Current Lectures

Fall 2021

Emergence: Victoria Surfaces from the Pandemic

 

September 29: Panel–Surfacing Toward Justice: Can Victoria be a Better City after COVID?

Fran Hunt-Jinnouchi, Executive Director, Aboriginal Coalition to End Homelessness Society

Mayor Lisa Helps, City of Victoria

Jean McRae, CEO, Inter-Cultural Association of Victoria

 

October 21: Epidemic Histories and Pandemic Futures

Mitchell Hammond, Assistant Professor, Department of History, University of Victoria

Abstract

The histories of infectious diseases and modern cities have always been intertwined. Not only do cities foster the spread of disease, narrative accounts of urban crises in locales such as London, Paris, and New York have framed our understanding of how diseases affect societies in general. While the ongoing coronavirus crisis underscores the importance of cities, its widespread impact also poses a challenge for responses that are rooted in local environments and relationships. Global travel, technologies that collapse physical distance, and new forms of urbanization will shift the relationship of disease and cities in a new ‘pandemic era.’

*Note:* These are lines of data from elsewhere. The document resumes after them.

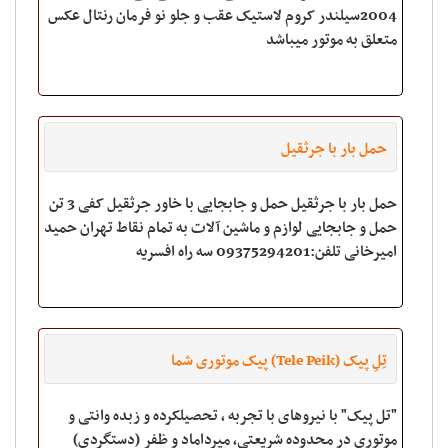
2004سیلندر کروم لاستیک عقب و جلو نو فرمان رنتال عکس
متعلق به موتور میباشد
حمل بار با جرثقیل
حمل بار با جرثقیل حمل و جابجایی با خاور جرثقیل کفی 3 تن
حمل و جابجایی لوازم و ماشین آلات به تمام نقاط تهران حمید
امیرخانی تلفن:09375294201 سه راه افسریه
تِلِ پیک (Tele Peik) پیک موتوری شما
"تل پیک" با نیروهای با تجربه , تحصیلکرده و زبده وانتی و
موتوری در محدوده شریعتی, میرداماد و ظفر (دستگردی)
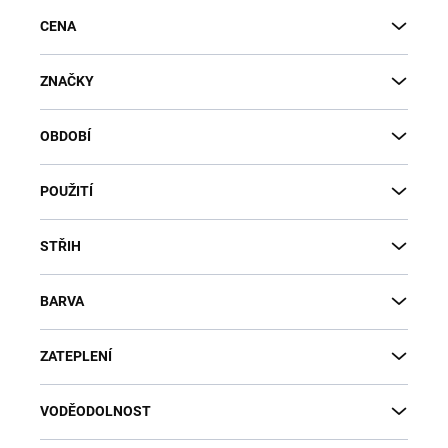
CENA
ZNAČKY
OBDOBÍ
POUŽITÍ
STŘIH
BARVA
ZATEPLENÍ
VODĚODOLNOST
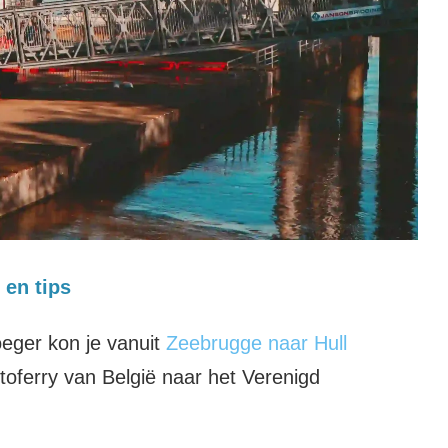
 en tips
oeger kon je vanuit
Zeebrugge naar Hull
toferry van België naar het Verenigd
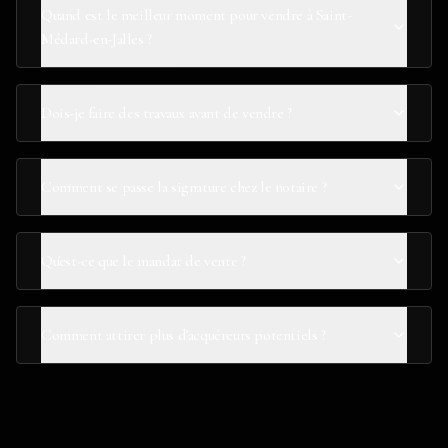
Quand est le meilleur moment pour vendre à Saint-
Médard-en-Jalles ?
Dois-je faire des travaux avant de vendre ?
Comment se passe la signature chez le notaire ?
Qu'est-ce que le mandat de vente ?
Comment attirer plus d'acquéreurs potentiels ?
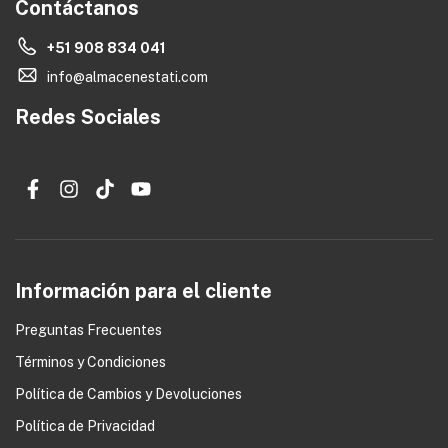
Contáctanos
+51 908 834 041
info@almacenestati.com
Redes Sociales
Información para el cliente
Preguntas Frecuentes
Términos y Condiciones
0
Política de Cambios y Devoluciones
Política de Privacidad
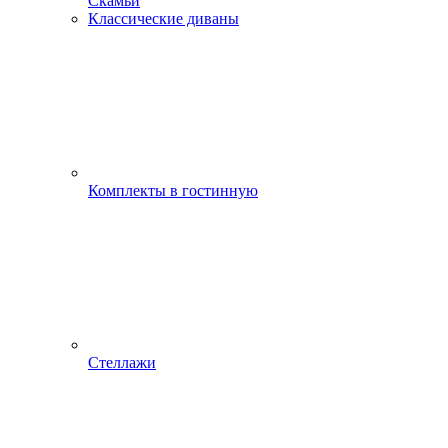
Скамьи
Классические диваны
Комплекты в гостинную
Стеллажи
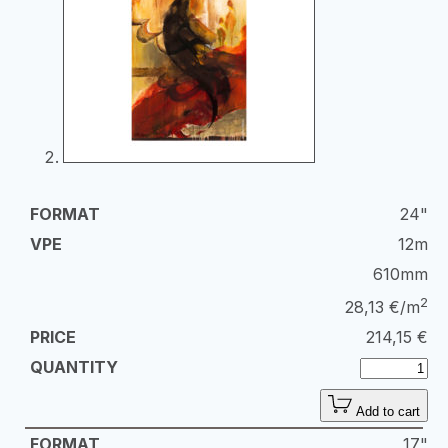
24"
12m
610mm
2
28,13 €/m
214,15
€
Add to cart
17"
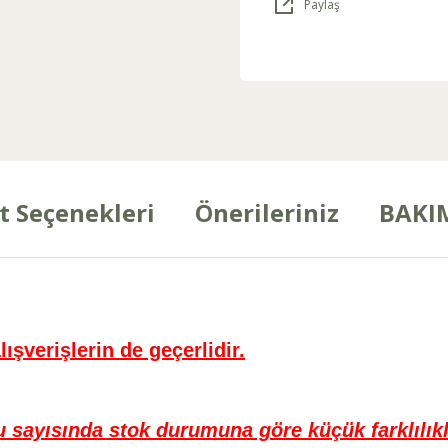
Paylaş
t Seçenekleri
Önerileriniz
BAKI
lışverişlerin de geçerlidir.
u sayısında stok durumuna göre küçük farklılıkl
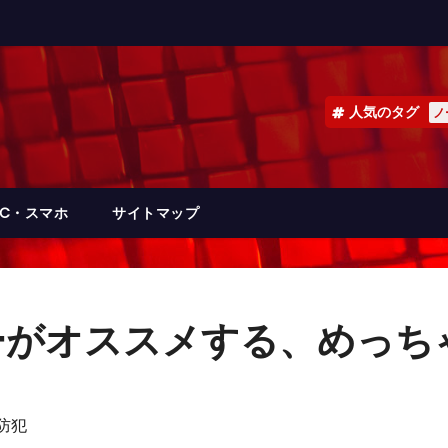
人気のタグ
ノ
PC・スマホ
サイトマップ
ーがオススメする、めっち
防犯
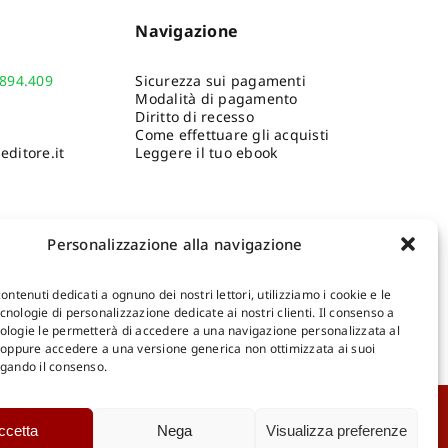
Navigazione
.894.409
Sicurezza sui pagamenti
Modalità di pagamento
Diritto di recesso
Come effettuare gli acquisti
ditore.it
Leggere il tuo ebook
Personalizzazione alla navigazione
contenuti dedicati a ognuno dei nostri lettori, utilizziamo i cookie e le
nologie di personalizzazione dedicate ai nostri clienti. Il consenso a
ologie le permetterà di accedere a una navigazione personalizzata al
Shop Gangemi Editore
-
Pagamenti Sicuri e anche Rateali
.
, oppure accedere a una versione generica non ottimizzata ai suoi
egando il consenso.
Catalogo Online
ccetta
Nega
Visualizza preferenze
D
Catalogo Internazionale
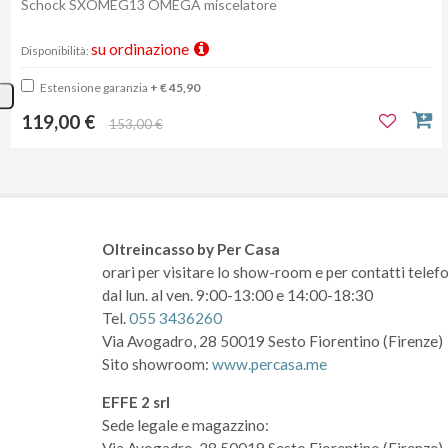
Schock SXOMEG13 OMEGA miscelatore
su ordinazione
Disponibilità:
Estensione garanzia
+ € 45,90
119,00 €
153,00 €
Oltreincasso by Per Casa
orari per visitare lo show-room
e per contatti telefo
dal lun. al ven. 9:00-13:00 e 14:00-18:30
Tel.
055 3436260
Via Avogadro, 28
50019 Sesto Fiorentino (Firenze)
Sito showroom:
www.percasa.me
EFFE 2 srl
Sede legale e magazzino:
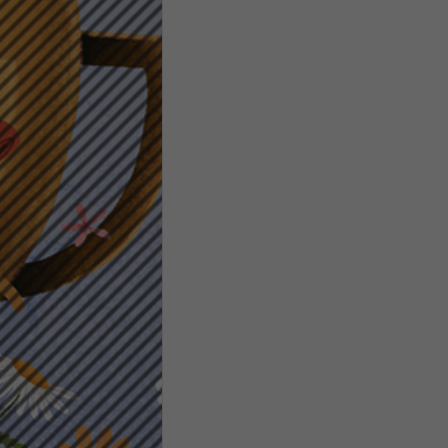
Daten
Ess
Essen
Funkt
Stat
Stati
wie u
Mar
Marke
Werbu
Ext
Inhal
Wenn 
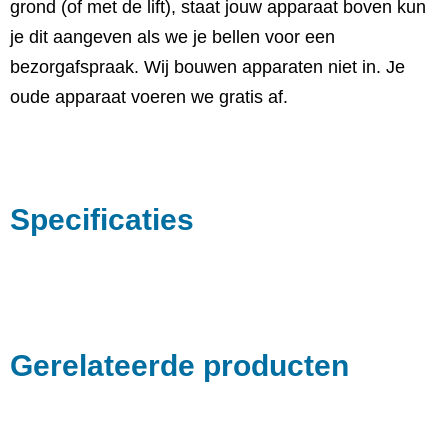
grond (of met de lift), staat jouw apparaat boven kun
je dit aangeven als we je bellen voor een
bezorgafspraak. Wij bouwen apparaten niet in. Je
oude apparaat voeren we gratis af.
Specificaties
Gerelateerde producten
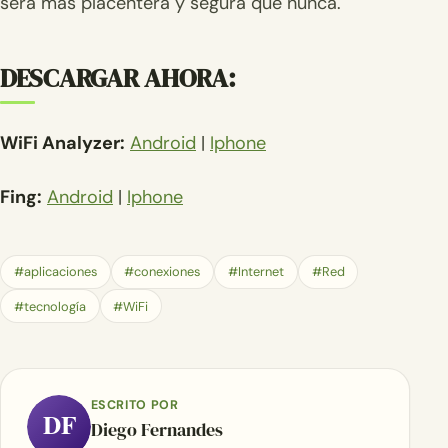
será más placentera y segura que nunca.
DESCARGAR AHORA:
WiFi Analyzer:
Android
|
Iphone
Fing:
Android
|
Iphone
#aplicaciones
#conexiones
#Internet
#Red
#tecnología
#WiFi
ESCRITO POR
DF
Diego Fernandes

Mitchell Hammond is an assistant professor in the History Department at UVic. His work has included archival research concerning medicine in German cities during the sixteenth and early seventeenth centuries and also studies in the history of epidemics from the early modern era to the present. His book, Epidemics and the Modern World, was published by the University of Toronto Press in 2020. His current project with the working title ‘Medicine in the Modern World’ is also under contract at the University of Toronto.

November 16: Victorian Global Citizens: Solidarity in (and out of) a Pandemic

Anita Ho, Associate Professor, Centre for Applied Ethics, University of British Columbia

Abstract

After a slow start to the COVID-19 vaccination campaign, more than 75% of Canadians have now received at least 1 vaccine dose, compared to just over 3% of people in low-income countries.  As various wealthy nations start planning for booster doses, how should we think about ongoing disparities that will likely have intergenerational impact? The pandemic has highlighted how we are globally connected but unequally affected by virtue of our policies and practices. Should local and national governments focus on their own populations in their pandemic response, even if that means others will be left behind by design? Using different examples, this session will look at how taking solidarity seriously may be the only way to interrupt the disparity pathway and get all of us out of the pandemic.

Anita Ho is a bioethicist and health services researcher with a unique combined academic training and experience in philosophy, clinical/organizational ethics, public health, and business. She is a bioethics faculty member at both UBC and the University of California, San Francisco, and the Regional Director of Ethics for Providence (Northern California).  An international scholar and author of more than 70 publications, Anita is particularly interested in systemic and social justice issues arising in health care, domestically and internationally.  Her COVID-related research has been focusing on global disparity in resource allocation, the role of trust in pandemic communication, and the ethical dimensions of digital public health surveillance. Broadening on the theme of digital health monitoring, Anita is currently completing a book manuscript on the ethics of using artificial intelligence in health monitoring, to be published by Oxford University Press.